The holidays bitcoin doom in perspective

Bitcoin Saga, vol. 120

Somi András | January 2, 2018

Only a few days after my previous post I started getting congratulations for pinpointing the top of the crypto bubble. I was surprised partially because I rarely get direct feedback but mostly because some of this came from people whom I never thought would be interested in cryptocurrencies.

Yet, they reacted almost immediately to the drop that came after, which is not just a coincidence with the financial and mainstream media going nuts on the ’freefall’ of bitcoin. So I got curious: was this drop really something noteworthy?

Spoiler alert: it was not, or at least not in the context of the insane crypto universe.

On the charts below you can see the drawdowns of bitcoin, ethereum and litecoin from the past three years. The main point: even though bitcoin dropped few percentage point deeper in December than the previous throughs, it is still in the range of ’business as usual’. It can easily get worse but it does not qualify as a collapse yet.

(For the uninitiated: drawdown is the relative price decrease from the previous known peak in any given moment, so it’s mostly negative and equals zero only when the price itself hits new highs.)

I obtained (free) Bitfinex price data via the Quandl API. It only starts from late 2014, except for ethereum, which starts from early 2016 (hence the flat line on that chart). I adjusted the starting point to Jan 13, 2015, when bitcoin hit the low after falling almost 90 percent from 2013 peaks, to only include drawdowns of the extreme, 60-fold rise in the past years.

Few things that pop up in this story:

1. Never listen to the media

It’s just an amplifier of your own beliefs and fears, run by people who are just as clueless as anyone else but play it out on your psychological blindspots.

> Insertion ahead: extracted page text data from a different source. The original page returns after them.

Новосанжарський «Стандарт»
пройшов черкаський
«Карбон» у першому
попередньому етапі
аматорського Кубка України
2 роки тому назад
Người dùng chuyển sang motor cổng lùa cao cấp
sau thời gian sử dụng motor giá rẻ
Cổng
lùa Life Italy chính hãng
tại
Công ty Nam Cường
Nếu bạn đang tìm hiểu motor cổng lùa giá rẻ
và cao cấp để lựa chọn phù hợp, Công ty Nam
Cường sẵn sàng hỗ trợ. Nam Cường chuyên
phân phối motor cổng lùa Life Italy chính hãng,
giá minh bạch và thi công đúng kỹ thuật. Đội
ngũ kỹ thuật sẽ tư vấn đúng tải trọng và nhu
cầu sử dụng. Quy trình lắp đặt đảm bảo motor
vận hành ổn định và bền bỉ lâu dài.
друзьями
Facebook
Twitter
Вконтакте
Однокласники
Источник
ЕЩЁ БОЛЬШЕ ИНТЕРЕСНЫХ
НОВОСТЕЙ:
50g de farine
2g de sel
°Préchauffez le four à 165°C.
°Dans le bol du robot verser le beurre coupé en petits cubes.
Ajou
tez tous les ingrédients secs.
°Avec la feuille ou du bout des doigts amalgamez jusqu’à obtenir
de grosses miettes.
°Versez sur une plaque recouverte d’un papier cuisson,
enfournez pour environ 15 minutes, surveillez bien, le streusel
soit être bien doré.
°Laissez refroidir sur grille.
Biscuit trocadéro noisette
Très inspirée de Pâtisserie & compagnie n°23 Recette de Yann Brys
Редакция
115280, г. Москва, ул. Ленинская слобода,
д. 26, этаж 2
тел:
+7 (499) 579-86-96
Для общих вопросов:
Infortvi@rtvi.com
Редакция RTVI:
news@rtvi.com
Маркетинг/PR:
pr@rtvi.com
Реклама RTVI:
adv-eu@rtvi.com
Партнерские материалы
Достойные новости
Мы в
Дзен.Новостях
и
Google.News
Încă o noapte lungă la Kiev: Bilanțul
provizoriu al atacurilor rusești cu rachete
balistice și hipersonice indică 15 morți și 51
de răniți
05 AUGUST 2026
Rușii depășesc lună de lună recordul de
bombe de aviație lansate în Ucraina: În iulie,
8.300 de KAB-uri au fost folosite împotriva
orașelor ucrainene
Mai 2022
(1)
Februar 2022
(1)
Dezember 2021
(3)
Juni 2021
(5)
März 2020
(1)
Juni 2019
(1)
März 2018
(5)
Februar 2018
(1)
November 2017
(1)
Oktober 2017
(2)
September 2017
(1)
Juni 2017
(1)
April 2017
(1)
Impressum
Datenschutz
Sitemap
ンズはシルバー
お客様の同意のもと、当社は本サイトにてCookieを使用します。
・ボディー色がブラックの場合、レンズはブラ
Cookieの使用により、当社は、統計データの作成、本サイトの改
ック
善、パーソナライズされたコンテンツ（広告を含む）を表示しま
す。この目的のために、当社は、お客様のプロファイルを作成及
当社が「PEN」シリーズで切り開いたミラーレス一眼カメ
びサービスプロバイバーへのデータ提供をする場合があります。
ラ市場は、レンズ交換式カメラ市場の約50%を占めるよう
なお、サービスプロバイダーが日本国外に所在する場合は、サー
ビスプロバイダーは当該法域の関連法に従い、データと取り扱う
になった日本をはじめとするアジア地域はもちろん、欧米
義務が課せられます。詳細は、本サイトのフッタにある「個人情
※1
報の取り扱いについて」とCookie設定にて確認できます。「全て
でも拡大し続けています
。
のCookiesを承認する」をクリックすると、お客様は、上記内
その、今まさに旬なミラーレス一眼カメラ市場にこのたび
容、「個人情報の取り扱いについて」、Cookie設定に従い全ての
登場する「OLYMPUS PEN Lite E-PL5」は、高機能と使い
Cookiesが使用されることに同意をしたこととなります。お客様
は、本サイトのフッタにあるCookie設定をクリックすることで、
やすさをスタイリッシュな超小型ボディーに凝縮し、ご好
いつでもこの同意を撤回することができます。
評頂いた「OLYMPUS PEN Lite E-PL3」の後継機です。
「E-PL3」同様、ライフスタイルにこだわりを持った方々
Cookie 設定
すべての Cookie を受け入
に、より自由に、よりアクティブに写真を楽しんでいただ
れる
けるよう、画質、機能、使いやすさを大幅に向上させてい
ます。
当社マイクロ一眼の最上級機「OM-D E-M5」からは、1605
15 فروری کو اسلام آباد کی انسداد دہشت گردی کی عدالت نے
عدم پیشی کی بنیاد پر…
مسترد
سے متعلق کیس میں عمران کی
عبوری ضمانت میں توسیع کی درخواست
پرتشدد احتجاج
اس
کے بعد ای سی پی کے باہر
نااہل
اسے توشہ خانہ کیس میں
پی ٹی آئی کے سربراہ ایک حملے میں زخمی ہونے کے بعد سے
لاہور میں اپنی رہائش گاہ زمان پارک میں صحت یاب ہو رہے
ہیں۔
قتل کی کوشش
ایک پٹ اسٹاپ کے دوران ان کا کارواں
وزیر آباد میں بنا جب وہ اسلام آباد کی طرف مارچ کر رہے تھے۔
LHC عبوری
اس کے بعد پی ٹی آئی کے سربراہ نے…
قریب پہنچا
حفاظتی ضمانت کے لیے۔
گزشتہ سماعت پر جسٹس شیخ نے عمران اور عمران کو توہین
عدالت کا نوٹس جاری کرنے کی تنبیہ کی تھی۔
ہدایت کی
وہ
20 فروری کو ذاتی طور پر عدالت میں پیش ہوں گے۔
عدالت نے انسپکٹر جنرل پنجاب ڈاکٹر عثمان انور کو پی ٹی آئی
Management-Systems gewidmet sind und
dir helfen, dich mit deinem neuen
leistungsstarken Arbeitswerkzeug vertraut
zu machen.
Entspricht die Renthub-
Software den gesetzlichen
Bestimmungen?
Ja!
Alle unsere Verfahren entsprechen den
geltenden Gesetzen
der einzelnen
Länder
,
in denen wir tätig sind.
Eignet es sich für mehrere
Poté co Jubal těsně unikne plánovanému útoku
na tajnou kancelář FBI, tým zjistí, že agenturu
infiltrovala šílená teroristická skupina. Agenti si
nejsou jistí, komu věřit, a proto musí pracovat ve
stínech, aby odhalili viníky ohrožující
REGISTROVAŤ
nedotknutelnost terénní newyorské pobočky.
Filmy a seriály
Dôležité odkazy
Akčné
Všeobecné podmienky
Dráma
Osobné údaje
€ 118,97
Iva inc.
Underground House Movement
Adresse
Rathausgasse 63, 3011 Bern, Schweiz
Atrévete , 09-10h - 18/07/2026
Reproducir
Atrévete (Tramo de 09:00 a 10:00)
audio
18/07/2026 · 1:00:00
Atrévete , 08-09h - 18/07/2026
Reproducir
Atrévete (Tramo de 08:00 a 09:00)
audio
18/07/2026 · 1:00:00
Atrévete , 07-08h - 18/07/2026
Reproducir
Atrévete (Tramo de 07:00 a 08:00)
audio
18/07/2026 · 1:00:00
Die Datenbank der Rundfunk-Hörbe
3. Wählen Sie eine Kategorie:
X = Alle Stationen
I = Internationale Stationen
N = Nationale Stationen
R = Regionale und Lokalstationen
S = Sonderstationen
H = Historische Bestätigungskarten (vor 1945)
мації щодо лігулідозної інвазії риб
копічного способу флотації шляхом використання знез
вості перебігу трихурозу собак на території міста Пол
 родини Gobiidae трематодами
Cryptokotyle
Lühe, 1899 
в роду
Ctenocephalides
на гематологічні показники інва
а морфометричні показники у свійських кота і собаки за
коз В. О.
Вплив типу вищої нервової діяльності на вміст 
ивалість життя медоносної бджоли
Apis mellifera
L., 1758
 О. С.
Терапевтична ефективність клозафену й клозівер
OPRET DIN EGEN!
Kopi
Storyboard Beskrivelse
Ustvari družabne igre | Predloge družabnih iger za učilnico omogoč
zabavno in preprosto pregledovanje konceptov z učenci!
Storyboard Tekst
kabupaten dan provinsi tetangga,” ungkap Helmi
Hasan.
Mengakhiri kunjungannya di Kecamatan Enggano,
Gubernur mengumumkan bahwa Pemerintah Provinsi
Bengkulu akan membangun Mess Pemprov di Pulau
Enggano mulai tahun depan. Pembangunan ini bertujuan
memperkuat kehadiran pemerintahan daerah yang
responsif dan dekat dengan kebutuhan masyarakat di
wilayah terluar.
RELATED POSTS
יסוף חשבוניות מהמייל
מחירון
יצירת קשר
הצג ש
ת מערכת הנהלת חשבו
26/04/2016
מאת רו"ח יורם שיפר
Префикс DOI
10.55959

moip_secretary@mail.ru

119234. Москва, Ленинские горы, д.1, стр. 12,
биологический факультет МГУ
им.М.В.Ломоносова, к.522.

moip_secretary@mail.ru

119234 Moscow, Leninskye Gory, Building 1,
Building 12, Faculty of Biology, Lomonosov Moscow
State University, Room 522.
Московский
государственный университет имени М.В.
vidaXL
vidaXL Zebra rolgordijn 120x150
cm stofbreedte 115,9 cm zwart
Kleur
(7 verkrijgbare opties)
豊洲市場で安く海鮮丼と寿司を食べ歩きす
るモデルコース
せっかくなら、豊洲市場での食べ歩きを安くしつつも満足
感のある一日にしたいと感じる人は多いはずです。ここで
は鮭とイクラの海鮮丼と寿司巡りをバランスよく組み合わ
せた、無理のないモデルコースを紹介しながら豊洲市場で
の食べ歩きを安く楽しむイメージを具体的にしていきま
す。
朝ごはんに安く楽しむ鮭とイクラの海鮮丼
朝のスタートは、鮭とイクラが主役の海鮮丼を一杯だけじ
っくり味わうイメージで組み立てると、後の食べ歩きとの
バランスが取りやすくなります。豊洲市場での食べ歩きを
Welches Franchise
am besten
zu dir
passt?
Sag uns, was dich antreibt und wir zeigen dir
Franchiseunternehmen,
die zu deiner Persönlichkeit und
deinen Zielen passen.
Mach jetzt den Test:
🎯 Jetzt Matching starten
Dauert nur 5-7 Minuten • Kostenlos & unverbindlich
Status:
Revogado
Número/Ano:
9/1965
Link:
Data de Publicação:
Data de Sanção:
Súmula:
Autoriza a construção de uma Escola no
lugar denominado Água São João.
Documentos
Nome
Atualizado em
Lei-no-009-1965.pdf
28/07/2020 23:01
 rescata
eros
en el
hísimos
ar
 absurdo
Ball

2. Always think in relative terms

And compare current things to events that already happened. In this case I looked at 3 years of history, which is very short, but given the intensity of the bitcoin story, it can already provide some sobering context.

3. Never predict markets

And especially don’t trust anyone else’s predictions, no matter how much your psyche craves for being told what’s going to happen. Most ’experts’ try to make the Big Prediction That Becomes True and Makes Me Famous (I was guilty in this, too!), and all the financial and psychological incentives are set up to support this. (I wrote about the pitfalls of experts here.)

It’s amusing that I published my post exactly the day when bitcoin took a turn, but it’s still just a funny accident, nothing more. I have no idea what’s going to happen. I wouldn’t be surprised neither if we saw even higher peaks soon nor if the situation escalated into a real collapse. I’m still leaving the party anyways.